For years,  anthropologists and archaeologists  have puzzled over the origins of two famous aboriginal groups in the American Southwest:  the Navajo and Apache people. The traditional  languages spoken by the Navajo and the Apache differ strikingly from those of their neighbors,  so much so that if you look at a linguistic map their homelands stand out like islands in a great sea.

But their languages  are very closely related to the mother tongues of aboriginal people living in the subarctic in northwestern Canada and Alaska:  indeed they belong to the same Athapaskan family.  Moreover,   linguists have long suggested that the ancestors of the Navajo and Apache people splintered off from their subarctic cousins roughly 1200 years ago.  This begs a fascinating question.   What might have prompted the ancestral Navajo and Apache to abandon their homeland in the northern forests and  journey thousands of miles south to a very unfamiliar desert?

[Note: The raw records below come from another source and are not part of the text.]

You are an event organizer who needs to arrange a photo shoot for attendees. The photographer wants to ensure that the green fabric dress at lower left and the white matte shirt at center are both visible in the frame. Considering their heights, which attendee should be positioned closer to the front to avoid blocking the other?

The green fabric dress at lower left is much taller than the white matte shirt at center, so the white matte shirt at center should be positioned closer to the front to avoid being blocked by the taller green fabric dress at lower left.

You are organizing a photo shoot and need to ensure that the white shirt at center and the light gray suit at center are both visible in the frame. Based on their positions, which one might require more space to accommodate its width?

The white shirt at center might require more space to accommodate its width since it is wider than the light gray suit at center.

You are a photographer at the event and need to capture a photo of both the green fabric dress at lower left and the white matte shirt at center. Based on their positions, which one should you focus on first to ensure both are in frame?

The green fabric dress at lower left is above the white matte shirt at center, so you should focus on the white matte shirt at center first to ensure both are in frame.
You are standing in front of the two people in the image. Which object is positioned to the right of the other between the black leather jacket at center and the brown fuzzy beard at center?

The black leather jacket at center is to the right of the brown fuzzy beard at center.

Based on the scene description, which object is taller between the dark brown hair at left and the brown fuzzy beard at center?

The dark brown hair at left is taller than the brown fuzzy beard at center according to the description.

Some years ago,  University of Alaska archaeologist William Workman proposed a possible answer.   He suggested that the eruption of the  White River volcano in southern Alaska around 1200 years ago could well have driven out both game and human hunters.    Ash from the volcano blanketed a region of some 250,000 square kilometers:  in some parts it reached 1.5 meters in thickness.  All this, observed Workman, could well have forced the region’s Athapaskan speakers  to search for a new homeland in the south.

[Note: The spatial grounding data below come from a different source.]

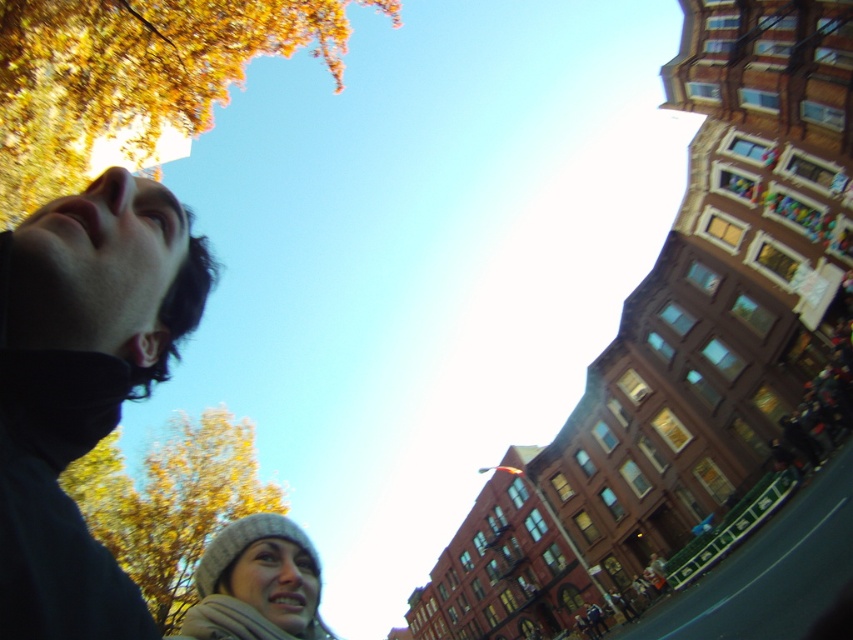 Question: Where is golden leafy tree at upper left located in relation to knitted gray hat at lower left in the image?

Choices:
 (A) left
 (B) right

Answer: (A)

Question: Is dark gray fabric face at upper left thinner than yellow leafy tree at lower left?

Choices:
 (A) yes
 (B) no

Answer: (A)

Question: Among these points, which one is nearest to the camera?

Choices:
 (A) (245, 529)
 (B) (120, 582)

Answer: (B)

Question: Does dark gray fabric face at upper left appear on the left side of white soft scarf at lower center?

Choices:
 (A) yes
 (B) no

Answer: (A)

Question: Estimate the real-world distances between objects in this image. Which object is farther from the yellow leafy tree at lower left?

Choices:
 (A) knitted gray hat at lower left
 (B) golden leafy tree at upper left
 (C) white soft scarf at lower center

Answer: (C)

Question: Estimate the real-world distances between objects in this image. Which object is closer to the dark gray fabric face at upper left?

Choices:
 (A) yellow leafy tree at lower left
 (B) white soft scarf at lower center

Answer: (B) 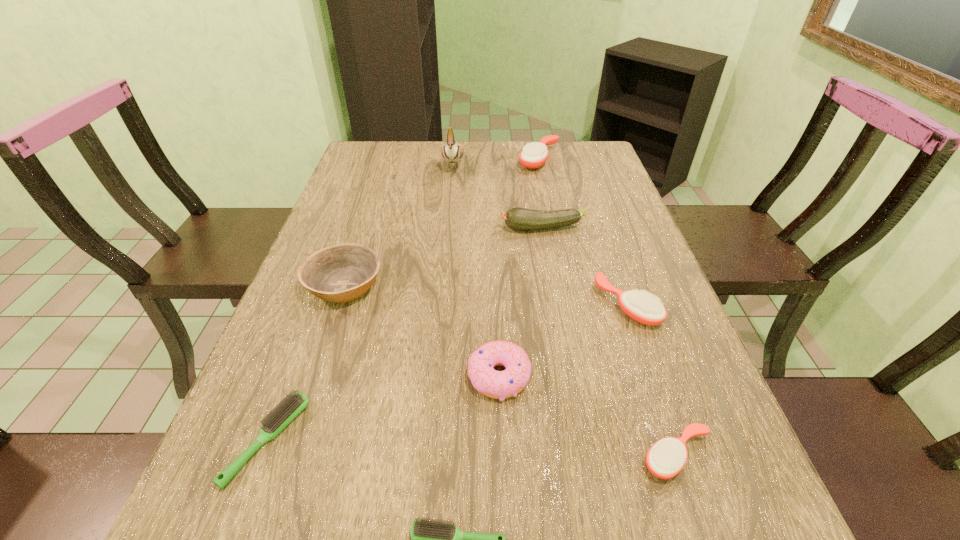 Where is `object that is the eighth nearest to the farthest orange hairbrush`? This screenshot has height=540, width=960. object that is the eighth nearest to the farthest orange hairbrush is located at coordinates (431, 539).

Image resolution: width=960 pixels, height=540 pixels. Find the location of `object that stands as the seventh closest to the bird`. object that stands as the seventh closest to the bird is located at coordinates (666, 458).

You are a GUI agent. You are given a task and a screenshot of the screen. Output one action in this format:
    pyautogui.click(x=<x>, y=<y>)
    Task: Click on the fourth closest hairbrush to the tallest hairbrush
    The width and height of the screenshot is (960, 540).
    Given the screenshot: What is the action you would take?
    click(431, 539)

What are the coordinates of `hairbrush object that ranks as the closest to the tallest hairbrush` in the screenshot? It's located at (641, 306).

Find the location of a particular element. orange hairbrush that can be found as the second closest to the second smallest orange hairbrush is located at coordinates (534, 155).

Yesterday,  a team led by Simon Fraser University researcher Tyler Kuhn shed new light on the dire nature of this eruption.  In a new online paper in Molecular Ecology,  Kuhn and his colleagues compared ancient DNA from caribou bones from the Yukon that dated before and after A. D. 1000.  As the team discovered, the caribou living there before the White River eruption were genetically different from the caribou that resided there after.

In other words,  a big change occurred in the local caribou population around the time of the White River eruption.   The old herds vanished,  and later new caribou herds moved in–quite likely as the land greened and grasses,   sedges, willows and the like took hold once again.

All this strongly suggests that Athapaskan hunters  in the area would have struggled to  survive after the eruption.  And indeed,  archaeological evidence from the Yukon points to a major human transition as well.  Before the eruption, the local hunters  relied on throwing darts as their main weapon.  After the ash fell, however,  the inhabitants favored bow and arrows.

We are still a long way from definitive answers,  but I’d say that it is looking more and more as if immense volcanic ash clouds, sunless days and a terrible  famine   changed the course of North American prehistory,  pushing ancestors of the Navajo and the Apache peoples far to the south.